The dust has now finally settled after this year’s Wrestlemania, meaning this is a better time than any to look back on what was a truly special two night event at the start of April.
Despite the competition growing stronger for WWE, no one can quite replicate the special feeling and aura that ‘the showcase of the immortals’ brings. Over the past few years, that same feeling hasn’t quite been there. The global pandemic was a factor of course, especially in 2020, but even before that, WrestleMania had gone from fun blockbuster events to 7-hour marathons. They just never seemed to end and instead of feeling joy when the event concluded, you were left feeling relieved that it had finally come to an end.
WWE has gotten to the point where they can’t quite compete with other companies on a workrate scale, making a lot of hardcore wrestling fans tune out of their program. The match that was signaled as possibly turning into a mat classic by fans was Edge vs AJ Styles, and that ended up being one of the matches that the crowd cared least about. When both shows were all done, practically no one was talking about it. Now, this isn’t to say they can’t provide good or great matches, as we did see those, but more on that later.
Now, what WWE does best is making an event feel larger than life, and having your wrestlers (sorry, Superstars*) feeling like the biggest stars in entertainment. Combine that with celebrities who don’t make a fool out of themselves, and you’ve got something special. Logan Paul was the first celebrity to be involved in the show, and saying he was a natural isn’t a fresh take, but it’s simply the best way to describe him.
Still, the show hadn’t quite hit the level that you wanted it to yet, but that quickly changed when two of the biggest stars in the industry made their way out. While admittedly flawed, Becky Lynch and Bianca Belair had crafted a story that people cared about. They wanted to see their hero overcome the villain, a tale as old as time, and the magnitude of their entrances on this stage can’t be overstated.
While wrestling nerds like myself care about selling, limb work, and silly stuff like that, many just care about cool looking people doing objectively cool things. Well, that was certainly the case here. The entrances gave this an immediate big match feel which isn’t easily earned, and you just knew you were in for a special bout . No other company can quite replicate that feeling yet, watching 60,000 fans lose their minds, a stadium united in their support of a babyface during possibly the match of her life.
The show never lost track after that either, as Cody Rhodes then made his return to WWE. For as much as there’s been said about Rhodes, the one thing that’s undeniable is that he’s a star, and it’s still a star driven business. The recent AEW EVP’s whole presentation was unchanged, exactly as it needed to be, and Seth Rollins was the perfect foe to make Cody’s victory feel important. That match was also tremendous, but this isn’t a piece focused on giving out star ratings.
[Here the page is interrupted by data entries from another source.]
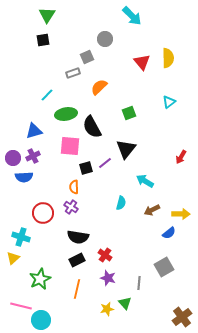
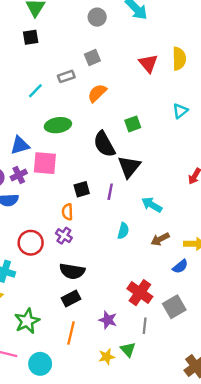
gray circle: (105, 39) -> (97, 17), moved
gray square: (87, 57) -> (92, 57), moved
cyan line: (47, 95) -> (35, 91), moved
black semicircle: (92, 127) -> (104, 144), moved
pink square: (70, 146) -> (45, 163), moved
purple line: (105, 163) -> (110, 192), moved, turned -40
red cross: (105, 255) -> (140, 293), moved, size x1.5
cyan circle: (41, 320) -> (40, 364), moved

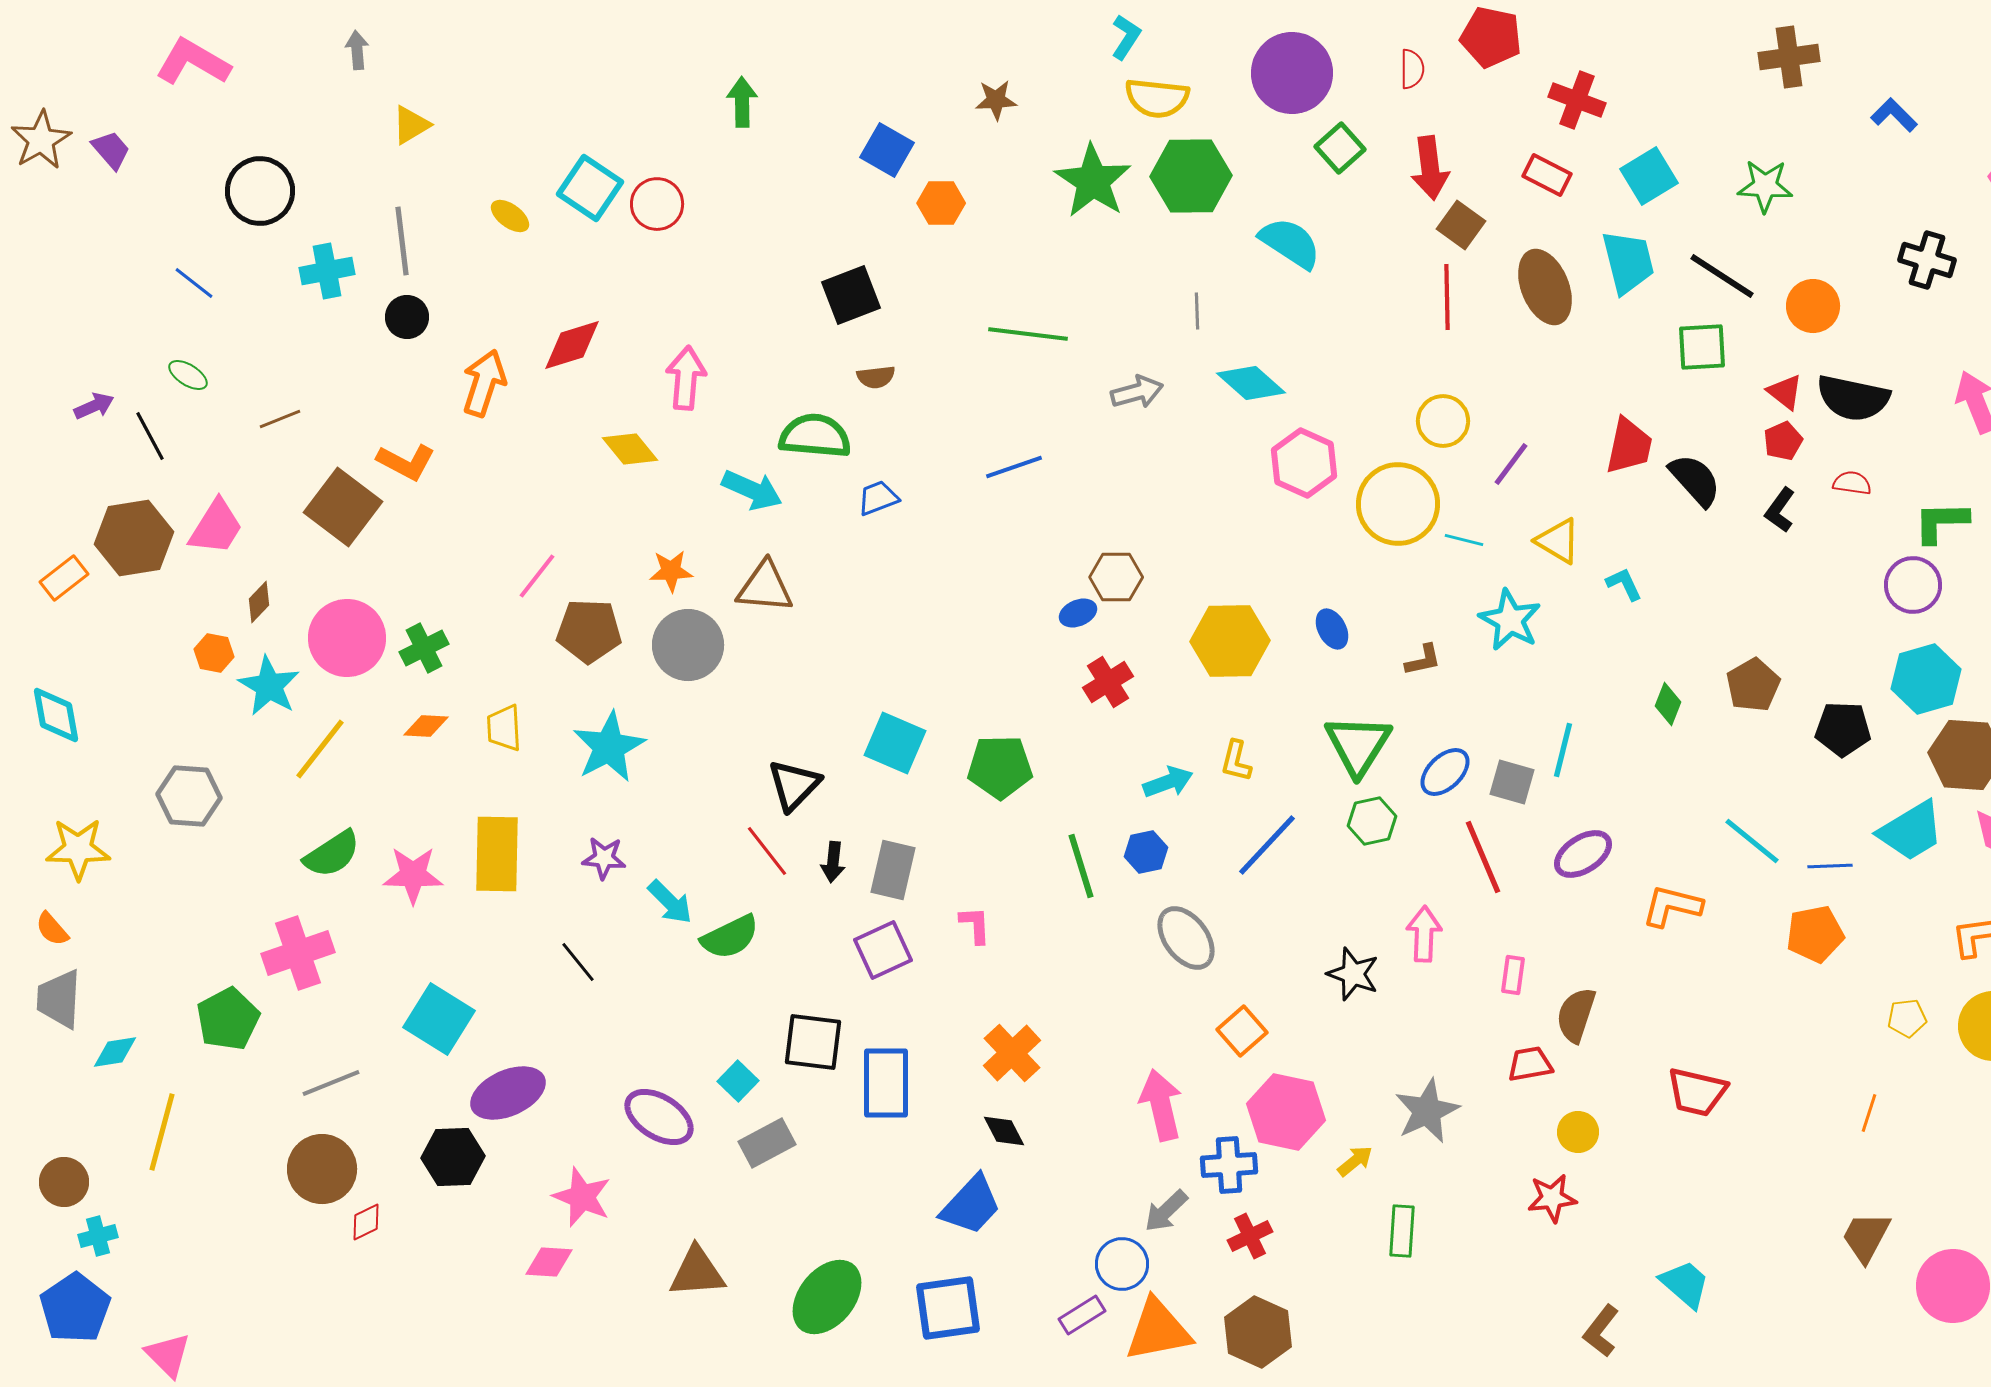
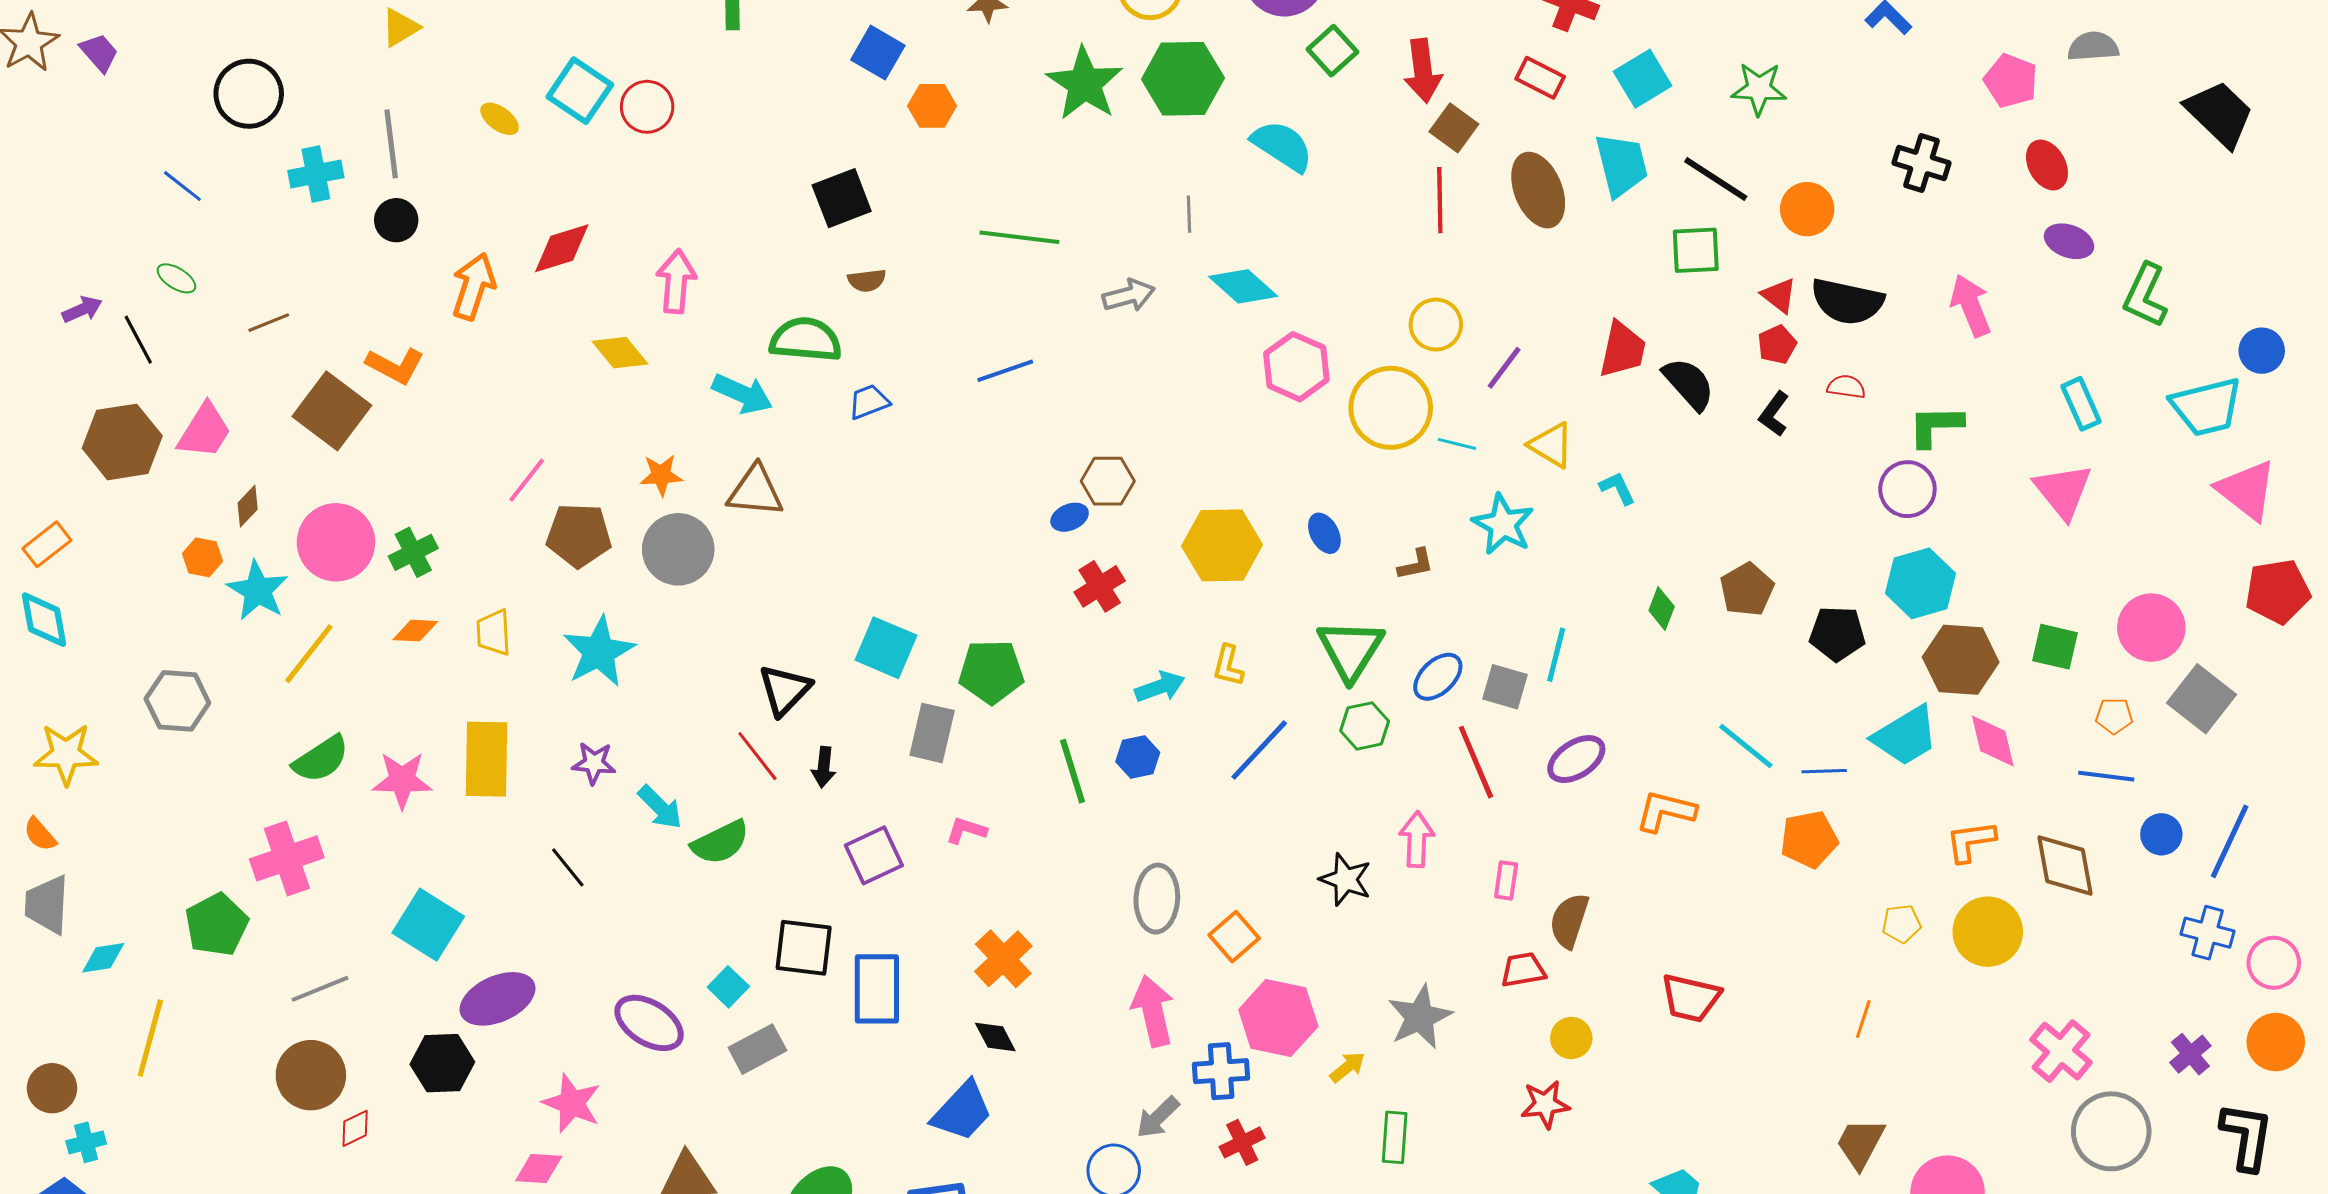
orange rectangle: (64, 578) -> (47, 544), moved
gray rectangle: (893, 870) -> (932, 733), moved
pink L-shape: (975, 925) -> (966, 830), turned -69
gray ellipse: (1186, 938) -> (1157, 899), moved, turned 40

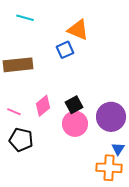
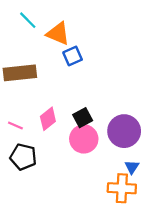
cyan line: (25, 18) -> (28, 20), turned 30
orange triangle: (78, 30) -> (58, 34), moved

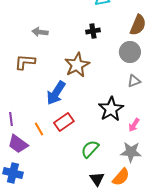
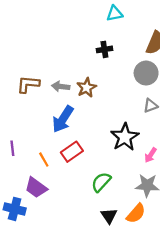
gray arrow: (40, 32) -> (61, 87), moved
brown star: (77, 65) -> (87, 88), size x0.7
purple trapezoid: (18, 144) -> (36, 188), moved

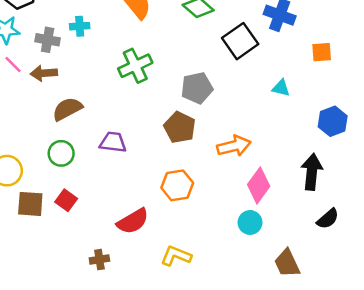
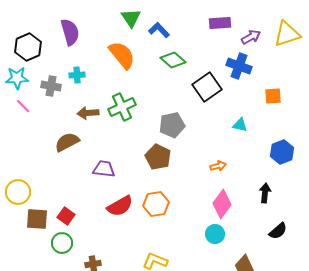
brown arrow: (44, 73) -> (88, 113), moved
orange arrow: (234, 146) -> (218, 166), moved, size x0.6
green circle: (61, 153) -> (62, 243), moved
black arrow: (312, 172) -> (265, 193), size x0.7
red semicircle: (133, 221) -> (120, 206), moved

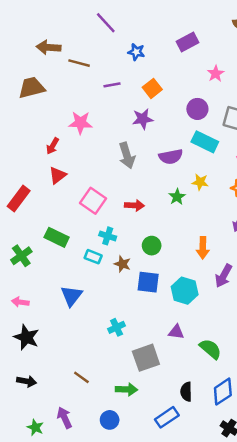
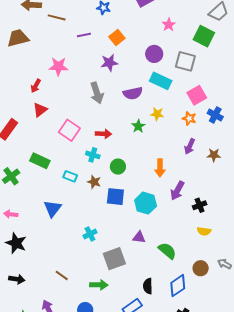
cyan cross: (108, 236) -> (93, 155), moved

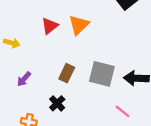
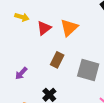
yellow arrow: (12, 43) -> (22, 17), moved
brown rectangle: (67, 73) -> (57, 60), moved

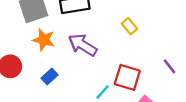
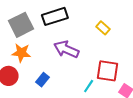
orange star: (44, 40) -> (21, 53), moved

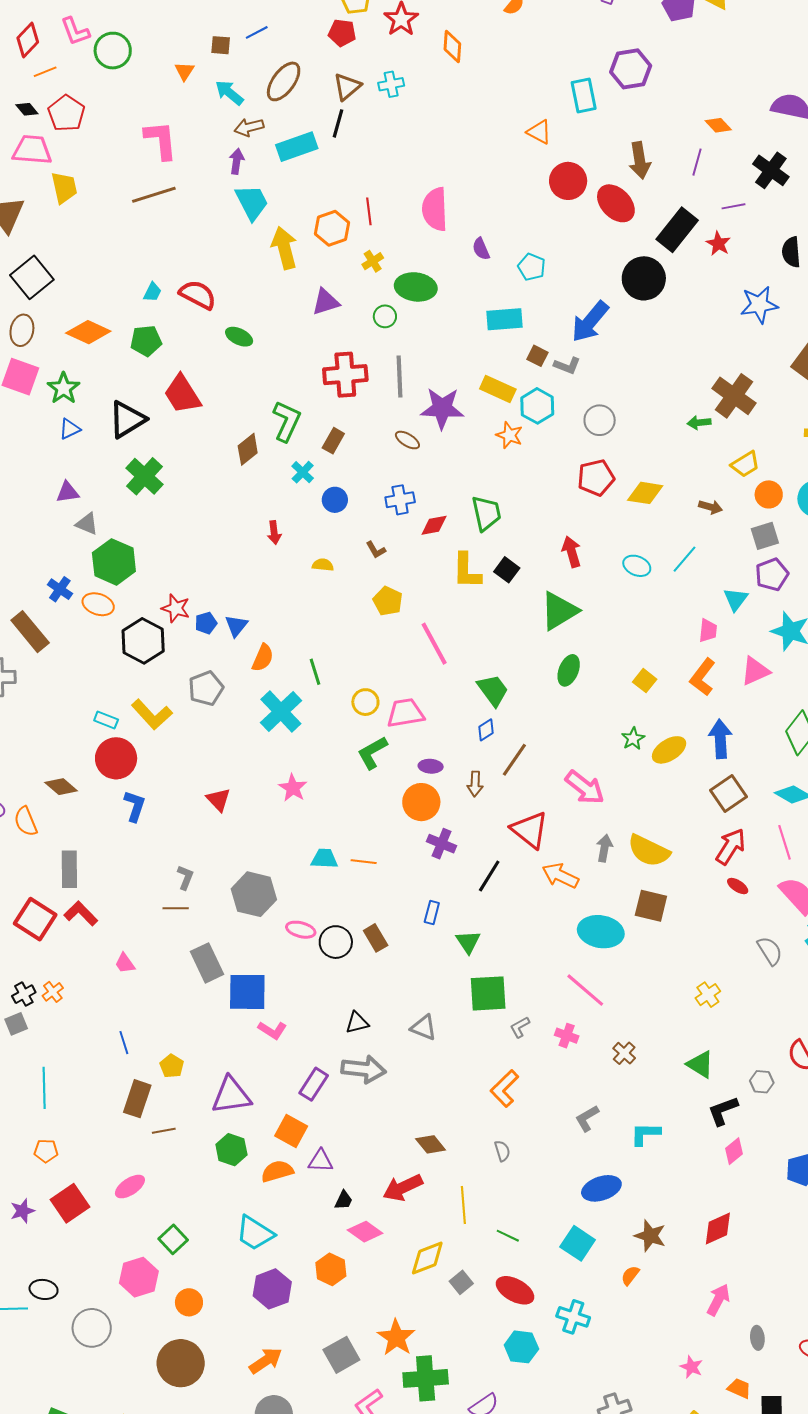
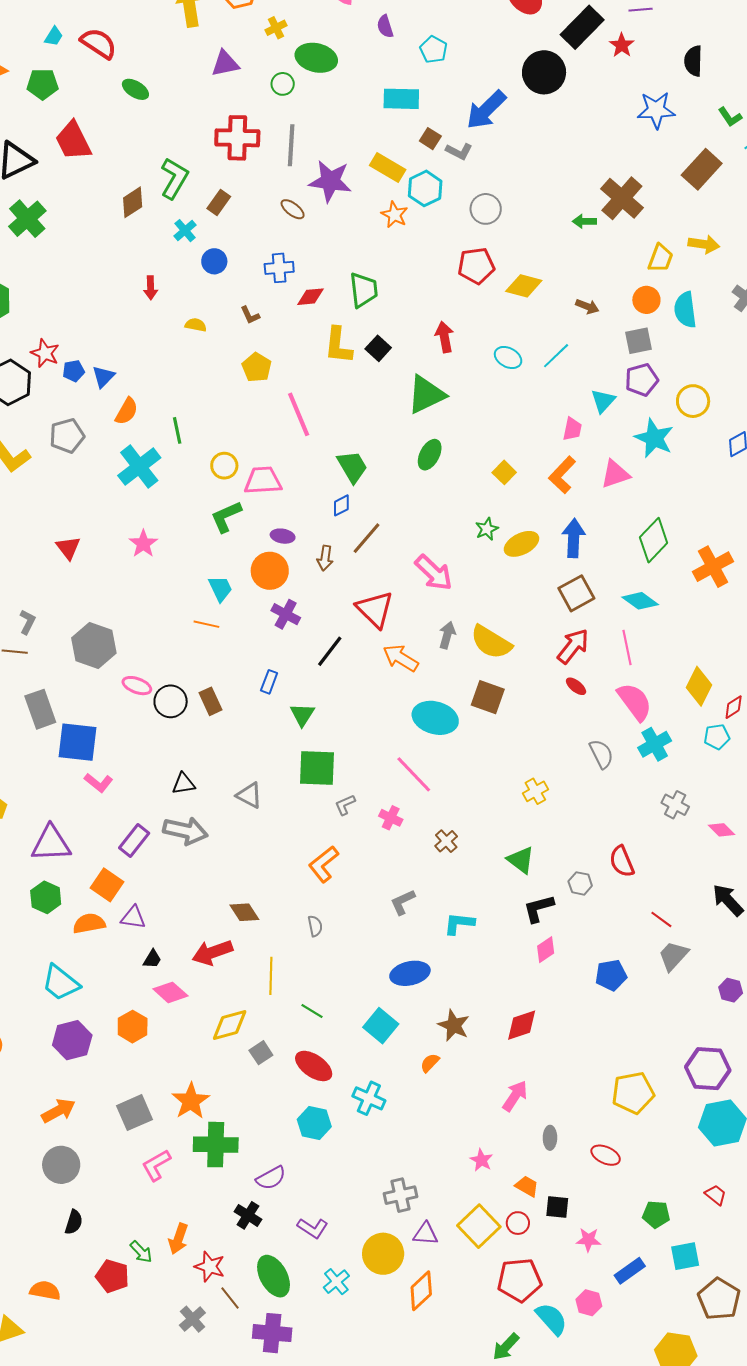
yellow trapezoid: (745, 464) -> (660, 258), moved, turned -44
cyan trapezoid: (324, 859) -> (220, 589), moved, turned 56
Finally Stone Cold Steve Austin made his return to the wrestling ring, and I just won’t be able to do that justice with words, honestly. Simply put, about as exhilirating an experience as wrestling can provide, thrilling from start to finish.
Admittedly, Night 2 didn’t quite provide those same levels of excitement. In some ways, that’s to be expected as you can’t quite replicate that first night feeling of seeing the stage for the first time, again reminding yourself of that familiar ‘Mania’ feel. That’s not to say it wasn’t a fun show though, because “fun” is probably the best way to describe it.
Sami Zayn and Johnny Knoxville is probably one of the weirdest, yet most entertaining matches that WWE has done in recent memory. Wee Man slamming Sami was legitimately incredible, and that’s not something I expected to type two weeks ago. There can’t be enough said about how big of a star Pat McAfee is, and he’s someone who quite frankly, just gets ‘it.’ From his entrance music, to his athletic moves in the ring, he came off looking like the biggest star on a show that featured Roman Reigns, Brock Lesnar, AJ Styles and Edge, that’s not an easy thing to do.
I’ve probably rewatched Austin giving Vince the worst stunner in the history of wrestling about 200 times, and it’s still hilarious. Vince beating McAfee is still an incredibly strange decision that they made, but getting to see Vince in the ring with his odd body, moving around like no human on Earth moves was another memorable experience, to put it lightly. For once, it felt like WWE was laughing along with us, instead of just being the butt of the joke.
Neither night was perfect, and you could come up with a million nitpicks for each show, but frankly that’s not the point. WrestleMania is supposed to be this exciting, wild ride that provides moments and memories that will be replayed for years to come, and this one managed exactly that. When both shows ended, I was left with a feeling of joy and frankly, it’s been a long time since that was the case after a WWE show, let alone WrestleMania.